Babies and Restaurants are the Chernobyl of Parenting
By Dave Barry ~ Posted Sun, Oct. 02, 2005 on The Miami Herald.com
If you're a new parent, there will come a time when either you or your spouse will say these words: ''Let's take the baby to a restaurant!'' Now, to a normal, sane person, this statement is absurd. It's like saying: ''Let's take a moose to the opera!'' Click here to read the entire column.
Hi-tech developers and marketers have an inherent distrust toward each other as marketing feels that developers are overpaid with huge egos and developers feel that marketing is just a waste of money.
My friend Kendall says there are 3 sides to every story: one side, the other, and the truth somewhere in the middle so I guess there’s something to be said for both sides but an interesting dynamic none the less that I observed while working at a Huge Software Company. I fortunately landed in a group that was comprised of half development, half marketing so I could watch this human Petri dish spawn before me.
Developers at software companies are treated like demi-gods. They are after all the “assets” of a hi-tech company. They received the highest salaries, most stock options and, most disconcerting, the best offices with views of the Bay or the hills while marketing was banished to the dark inner cubes with artificial light. You might think that a ray or two of sunshine would slip through their office windows but let me remind you that it was developers occupying the offices with windows.
So?, you ask? Well let’s just say that had I not noticed the corporate ID badge on a few of these developers at above mentioned software company, I would have called the police.

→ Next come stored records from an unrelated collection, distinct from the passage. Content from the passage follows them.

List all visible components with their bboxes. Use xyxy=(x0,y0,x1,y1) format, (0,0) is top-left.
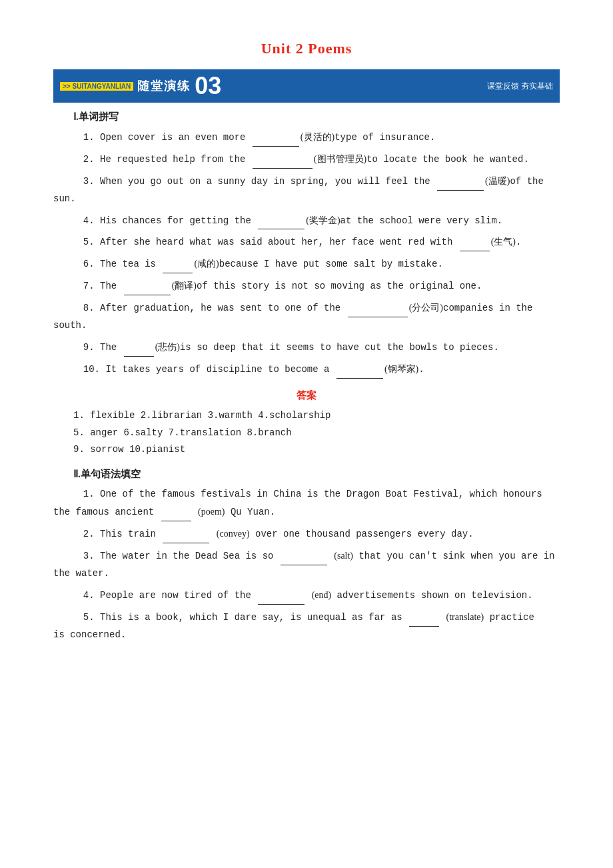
right-label: 课堂反馈 夯实基础 xyxy=(487,81,553,92)
section2-title: Ⅱ.单句语法填空 xyxy=(73,468,560,481)
question-s2-4: 4. People are now tired of the (end) adv… xyxy=(53,587,560,605)
question-5: 5. After she heard what was said about h… xyxy=(53,233,560,251)
question-1: 1. Open cover is an even more (灵活的)type … xyxy=(53,129,560,147)
blank-s2-3 xyxy=(281,565,327,565)
chinese-title: 随堂演练 xyxy=(137,78,191,94)
blank-6 xyxy=(163,273,193,273)
blank-4 xyxy=(258,229,305,229)
question-9: 9. The (悲伤)is so deep that it seems to h… xyxy=(53,339,560,357)
blank-5 xyxy=(460,251,490,251)
page-title: Unit 2 Poems xyxy=(53,40,560,57)
blank-3 xyxy=(437,190,484,191)
blank-2 xyxy=(253,168,312,169)
blank-s2-5 xyxy=(409,626,439,627)
question-s2-5: 5. This is a book, which I dare say, is … xyxy=(53,609,560,644)
question-s2-3: 3. The water in the Dead Sea is so (salt… xyxy=(53,547,560,583)
question-6: 6. The tea is (咸的)because I have put som… xyxy=(53,255,560,273)
question-2: 2. He requested help from the (图书管理员)to … xyxy=(53,151,560,169)
answer-line-1: 1. flexible 2.librarian 3.warmth 4.schol… xyxy=(73,407,560,425)
answer-title: 答案 xyxy=(53,389,560,402)
section1-title: Ⅰ.单词拼写 xyxy=(73,111,560,123)
question-7: 7. The (翻译)of this story is not so movin… xyxy=(53,277,560,295)
question-3: 3. When you go out on a sunny day in spr… xyxy=(53,173,560,208)
blank-10 xyxy=(336,378,383,379)
question-s2-1: 1. One of the famous festivals in China … xyxy=(53,486,560,521)
blank-s2-2 xyxy=(163,543,209,543)
answer-line-3: 9. sorrow 10.pianist xyxy=(73,441,560,459)
blank-s2-4 xyxy=(258,604,305,605)
answer-line-2: 5. anger 6.salty 7.translation 8.branch xyxy=(73,425,560,442)
blank-8 xyxy=(348,317,408,317)
arrow-label: >> SUITANGYANLIAN xyxy=(60,82,133,91)
blank-s2-1 xyxy=(161,521,191,521)
exercise-number: 03 xyxy=(195,72,221,100)
question-10: 10. It takes years of discipline to beco… xyxy=(53,361,560,379)
blank-7 xyxy=(124,295,171,295)
question-8: 8. After graduation, he was sent to one … xyxy=(53,299,560,335)
blank-9 xyxy=(124,356,154,357)
header-bar: >> SUITANGYANLIAN 随堂演练 03 课堂反馈 夯实基础 xyxy=(53,69,560,103)
question-4: 4. His chances for getting the (奖学金)at t… xyxy=(53,212,560,230)
blank-1 xyxy=(253,146,299,147)
question-s2-2: 2. This train (convey) over one thousand… xyxy=(53,525,560,543)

More than a few looked like they’d lived on the streets for years while their personal net worth could actually relieve the combined national debt of most 3rd world countries. Caveat: Now no one in my group was and not all developers are like this, so I am stereotyping, spare me the nasty emails, but more than a handful would qualify under this description.....
They are part bat working from 3pm until 3am at the earliest, personal hygiene is optional, haircuts and shaving are non-existent as that would take unnecessary time away from coding or playing Death Star, and the blinds are shut tighter than a drum lest any Vitamin D whatsoever penetrate their Star Trek t-shirt to their blindingly white skin which made any blemish resemble Rudolph’s nose. So a cross between Bart Simpson and a vampire would be relatively accurate. Ironically, they spent most of Monday lunch recapping the previous evenings’ Simpson’s episode, quoting it verbatim followed by peals of laughter.
Now what does this have to do with the funniest human being on the planet? Oh yes, that. Sorry. A rather large portion of Dave Barry's fan base (or target audience in marketing speak) are hi-tech developers who can also quote his columns verbatim, hence my introduction to Dave Barry. Their disgust of me was palpable when I asked them “Who is Dave Barry?”
Only the funniest human being on the planet, that’s who! One of the developers, bedecked in a South Park t-shirt, handed me Dave’s most recent book at the time and only a few pages into it I wholeheartedly concurred. While savoring his columns I inevitably laugh out loud, more often than not with tears rolling down my face.
His depiction of Rollerblade Barbie still makes me cry—you might remember this when he demonstrated it on Late Night with David Letterman years ago and nearly set Dave’s desk ablaze. Unfortunately Dave, Barry not Letterman, is on hiatus but I receive a weekly email with a link to a previous column and some highlights from his blog. I hope you enjoy his writings (old or new) as much as I do!